Idealab, founded in 1996 as the Internet boom was starting, is hoping to nurture firms like Cooking.com and CarsDirect.com, its strongest remaining swimmers in a portfolio that once included Eve.com and eToys. An Idealab spokesperson said the incubator is actively nurturing its existing companies and searching for new investment opportunities.
Meanwhile, companies are still being funded, but at a rate that compares most closely with pre-bubble days. According to the most recent MoneyTree survey from PricewaterhouseCoopers, Venture Economics and the National Venture Capital Association, total venture investment in the second quarter fell to $5.7 billion, an 11 percent decrease from the first quarter and the lowest total since the third quarter of 1998.
“Most venture firms are small and diverse and experienced enough to withstand the worst of times,” Mark Heesen, president of the National Venture Capital Association, told the E-Commerce Times. “Firms are preserving capital now, but are also remaining alert and working with longer time frames.”
Heesen said the history of venture capital in the United States shows that many successful firms are funded during economic and market downturns. “Firms can’t afford to shut it down,” he added — nor do investors want them to.
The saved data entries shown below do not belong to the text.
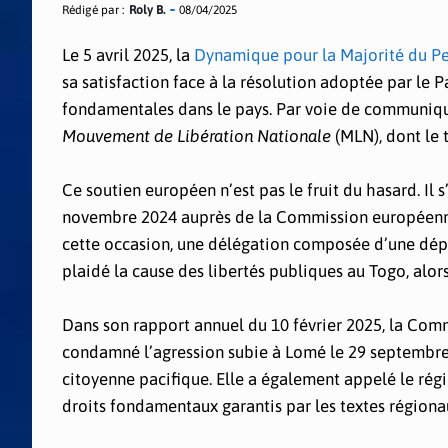
Rédigé par :
Roly B.
08/04/2025
Le 5 avril 2025, la
Dynamique pour la Majorité du P
sa satisfaction face à la résolution adoptée par le 
fondamentales dans le pays. Par voie de communiqu
Mouvement de Libération Nationale
(MLN), dont le 
Ce soutien européen n’est pas le fruit du hasard. I
novembre 2024 auprès de la Commission européenne,
cette occasion, une délégation composée d’une dép
plaidé la cause des libertés publiques au Togo, alor
Dans son rapport annuel du 10 février 2025, la Co
condamné l’agression subie à Lomé le 29 septembre
citoyenne pacifique. Elle a également appelé le régi
droits fondamentaux garantis par les textes régiona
“Our investors realize we are in a high-risk, high-return environment,” Balen said.
In fact, one benefit of the tech fallout may be an increased awareness of how venture capital investments work. “A lot of new people were brought into the loop, and while some of them won’t be around [now], a lot of them have a new understanding of our industry,” Balen said. “That should help keep capital available going forward.”
Balen believes the availability of capital is critical, since innovation does not stop when the economy slows. He said many potentially great companies failed to materialize in the slow times of the early 1980s because of a lack of funding.
Still, even the most optimistic venture investors recognize that it may be a long time before the go-go days of the late 1990s return.
“I’ve learned to never say never,” Balen said. “When you look back at that peak, it’s hard to believe we got there at all. I think the question is, what time frame would we be talking about? In the reasonable near term, I think it’s doubtful — but beyond that, who knows?”